* **Description of the task**
Go through the entries below and tally the lines containing the string "HÀNG"; report only the tally.

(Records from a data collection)

══════════

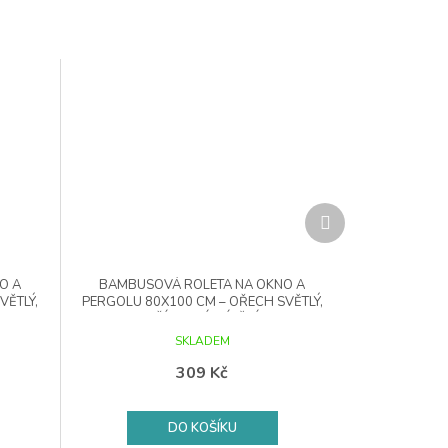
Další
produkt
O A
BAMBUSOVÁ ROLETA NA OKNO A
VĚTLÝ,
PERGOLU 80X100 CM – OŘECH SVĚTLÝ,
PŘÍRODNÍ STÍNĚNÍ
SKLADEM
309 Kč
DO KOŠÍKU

══════════

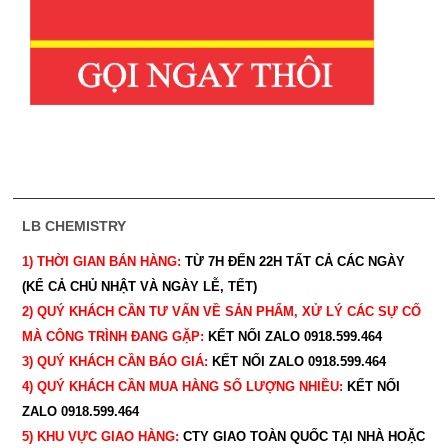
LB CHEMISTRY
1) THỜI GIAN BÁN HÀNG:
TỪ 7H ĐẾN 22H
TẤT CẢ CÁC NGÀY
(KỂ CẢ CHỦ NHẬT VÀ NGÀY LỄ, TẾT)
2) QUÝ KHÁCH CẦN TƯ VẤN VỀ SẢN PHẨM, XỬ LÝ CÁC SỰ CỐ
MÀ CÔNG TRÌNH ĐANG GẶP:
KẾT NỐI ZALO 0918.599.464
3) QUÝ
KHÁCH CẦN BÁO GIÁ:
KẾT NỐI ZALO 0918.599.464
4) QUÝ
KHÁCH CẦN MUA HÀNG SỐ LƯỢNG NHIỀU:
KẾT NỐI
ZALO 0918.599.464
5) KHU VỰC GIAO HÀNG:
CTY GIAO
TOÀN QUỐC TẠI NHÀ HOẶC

══════════

* **Output of the exercise**
3